Curtis: One of the biggest issues in rural communities is economic development. Some of the main drivers in Wisconsin are actually underemployment and unemployment. When we look at the distribution of poverty across the state and different counties, we notice that it tends to be clustered in the northern part of the state, where there is less economic development. Specifically, we think about forest-related industry as well as the agricultural industry or extractive industries in general. When we have a community that might be solely dependent on a particular type of industry, if anything happens to that industry, whether it's due to local reasons or, more likely national or even global industrial reasons, then that community is susceptible to contractions.
Single female-headed households are another factor commonly associated with poverty, and we also see it in Wisconsin. Recent census data show that the proportion of single-father households also is increasing, and at a faster rate than single-mother households. Household structure is a factor in poverty because it identifies the number of potential earners. When you have one adult earner, by simple math, you can understand that that household is going to be making less than a dual-earner household.
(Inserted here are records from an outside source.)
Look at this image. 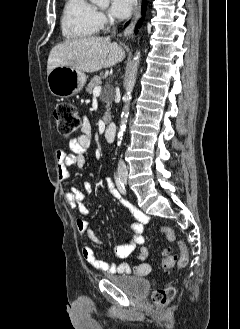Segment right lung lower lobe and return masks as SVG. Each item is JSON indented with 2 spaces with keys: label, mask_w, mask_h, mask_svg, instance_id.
Instances as JSON below:
<instances>
[{
  "label": "right lung lower lobe",
  "mask_w": 240,
  "mask_h": 329,
  "mask_svg": "<svg viewBox=\"0 0 240 329\" xmlns=\"http://www.w3.org/2000/svg\"><path fill=\"white\" fill-rule=\"evenodd\" d=\"M145 9H146V0H143V4H142V14L144 16V13H145ZM141 23H142V19L141 21L137 24L136 26V31H137V28L141 26Z\"/></svg>",
  "instance_id": "obj_1"
}]
</instances>
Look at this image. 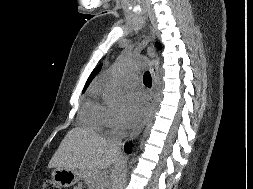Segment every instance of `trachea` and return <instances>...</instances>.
Listing matches in <instances>:
<instances>
[{"mask_svg": "<svg viewBox=\"0 0 253 189\" xmlns=\"http://www.w3.org/2000/svg\"><path fill=\"white\" fill-rule=\"evenodd\" d=\"M143 82L145 84V86H147L148 88H151L152 86V78L150 75V72H145L144 76H143Z\"/></svg>", "mask_w": 253, "mask_h": 189, "instance_id": "1", "label": "trachea"}]
</instances>
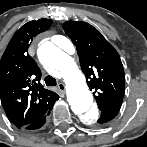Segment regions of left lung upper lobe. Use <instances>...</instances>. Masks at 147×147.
Masks as SVG:
<instances>
[{
    "label": "left lung upper lobe",
    "instance_id": "1",
    "mask_svg": "<svg viewBox=\"0 0 147 147\" xmlns=\"http://www.w3.org/2000/svg\"><path fill=\"white\" fill-rule=\"evenodd\" d=\"M63 29L75 44L80 65L101 111L120 109L125 85L121 59L113 46L92 25L68 21Z\"/></svg>",
    "mask_w": 147,
    "mask_h": 147
}]
</instances>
What can we do to address the problem?
Tigges: The problem of poverty is a problem of job quality for rural people. Joblessness is not as big of an issue, but what's happened is that the jobs aren't paying enough to lift a family out of poverty. Rural jobs tend to pay less, they tend to have worse benefits and they tend to be more seasonal and part-time. So job quality is a huge issue. There's still a rural–urban difference where rural single-earner poverty rates are higher than urban single-earner households, and that's because job quality is generally lower. So, if you ask what would be an anti-poverty strategy it would be to improve jobs. Not just providing more jobs but improving wages.
Can you describe a situation that lifts someone out of poverty?
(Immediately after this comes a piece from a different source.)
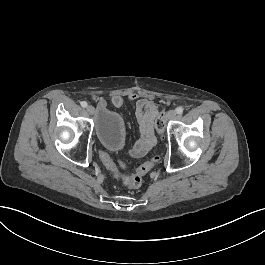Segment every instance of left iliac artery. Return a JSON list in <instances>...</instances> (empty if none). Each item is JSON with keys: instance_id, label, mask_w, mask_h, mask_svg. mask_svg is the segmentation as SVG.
<instances>
[{"instance_id": "44dca946", "label": "left iliac artery", "mask_w": 265, "mask_h": 265, "mask_svg": "<svg viewBox=\"0 0 265 265\" xmlns=\"http://www.w3.org/2000/svg\"><path fill=\"white\" fill-rule=\"evenodd\" d=\"M183 111H184L183 107H177V108H176V113H177V114H182Z\"/></svg>"}]
</instances>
Tigges: One way of looking at it is having people pay for fewer of life's necessities with their income—for example, having more subsidies for childcare, more public transportation, more relief in terms of health insurance. All of those things can take big bites out of family income, and any emergency in those areas can throw a family into poverty or make it impossible for a family to climb out of poverty. So, if you can't improve wages you need to reduce the things for which the family has to use its wages.
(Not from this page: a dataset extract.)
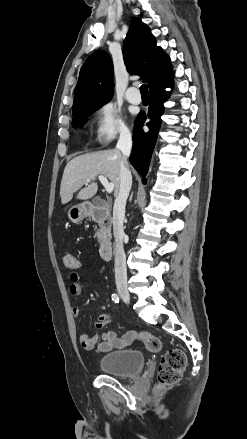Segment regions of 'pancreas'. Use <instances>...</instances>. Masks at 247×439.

The other factor about wages, though, is that in most Wisconsin counties the living wage for a family of three is around $17 an hour—and that's about $10 more than the current minimum wage, $7.25 an hour. The minimum wage, which is raised only when Congress takes action, has failed to keep up with the cost of living. In 2011 it was worth only about 70 percent of its value in 1968. Consequently, a person who worked full-time, year-round at the minimum wage in 2011 fell $7,732 short of the income necessary to lift a family of four one dollar above the poverty line. We're not going to lift people out of poverty with adjustments to the minimum wage unless we finally look closely at what "minimum" is supposed to mean and who is really affected by the minimum wage.